Les marchés mondiaux réagissent violemment aux événements géopolitiques au Moyen-Orient
Les places financières européennes ont entamé la semaine du 2 mars 2026 sur une note particulièrement sombre, enregistrant des chutes marquées dès l'ouverture. Cette volatilité soudaine fait directement suite à l'offensive militaire conjointe américano-israélienne contre l'Iran durant le week-end, ainsi qu'à l'annonce du décès du guide suprême iranien, Ali Khamenei. Ces développements géopolitiques majeurs ont immédiatement créé un climat d'incertitude sur les marchés.
Des baisses significatives à travers l'Europe
Quarante-cinq minutes seulement après l'ouverture des marchés, les principaux indices européens affichaient des pertes substantielles. Le CAC 40 français reculait de 1,9 %, tandis que le DAX 30 allemand enregistrait une baisse plus prononcée de 2,2 %. Au Royaume-Uni, le FTSE 100 perdait quant à lui 1 %. Ces mouvements à la baisse faisaient écho aux tendances observées plus tôt dans la journée sur les marchés asiatiques, où l'indice Asia Dow avait déjà reculé de près de 2 %.

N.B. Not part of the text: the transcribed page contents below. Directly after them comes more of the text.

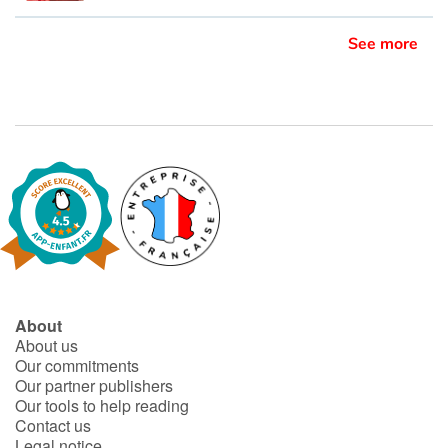
See more
About
About us
Our commitments
Our partner publishers
Our tools to help reading
Contact us
Legal notice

La flambée des prix de l'énergie comme principal catalyseur
La chute des marchés boursiers trouve sa source principale dans l'envolée spectaculaire des prix de l'énergie. Le baril de Brent, référence européenne du pétrole, a grimpé d'environ 10 % dans la matinée, frôlant ainsi le seuil symbolique des 80 dollars, soit approximativement 68 euros. Le gaz naturel a connu une hausse encore plus vertigineuse, avec une augmentation de 23 % sur le cours néerlandais TTF, qui sert de référence pour le marché européen.
Le détroit d'Ormuz au cœur des préoccupations
Cette flambée des prix reflète directement la situation tendue dans le détroit d'Ormuz, ce passage maritime stratégique situé entre l'Iran et la péninsule arabique. En temps normal, près de 20 % du pétrole mondial et 25 % du gaz naturel liquéfié transitent par cette voie cruciale pour l'approvisionnement énergétique global. Lundi matin, les passages de pétroliers étaient pratiquement à l'arrêt, créant une perturbation majeure des chaînes d'approvisionnement.
Laurent Martens, délégué général d'Armateurs de France, a confirmé à l'AFP que « soixante navires » sous pavillon français ou appartenant à des entreprises françaises se trouvaient actuellement bloqués « à l'intérieur du Golfe arabo-persique ». Tous ces navires ont reçu une « consigne donnée par la Marine nationale de se mettre à l'abri », illustrant l'ampleur des mesures de sécurité mises en place face à l'escalade des tensions dans la région.
Les analystes financiers soulignent que cette combinaison d'événements géopolitiques majeurs et de perturbations énergétiques crée un environnement particulièrement volatile pour les marchés mondiaux. La situation reste extrêmement fluide, avec des répercussions potentielles sur plusieurs secteurs économiques au-delà de l'énergie, notamment le transport maritime, l'assurance et les industries dépendantes des matières premières.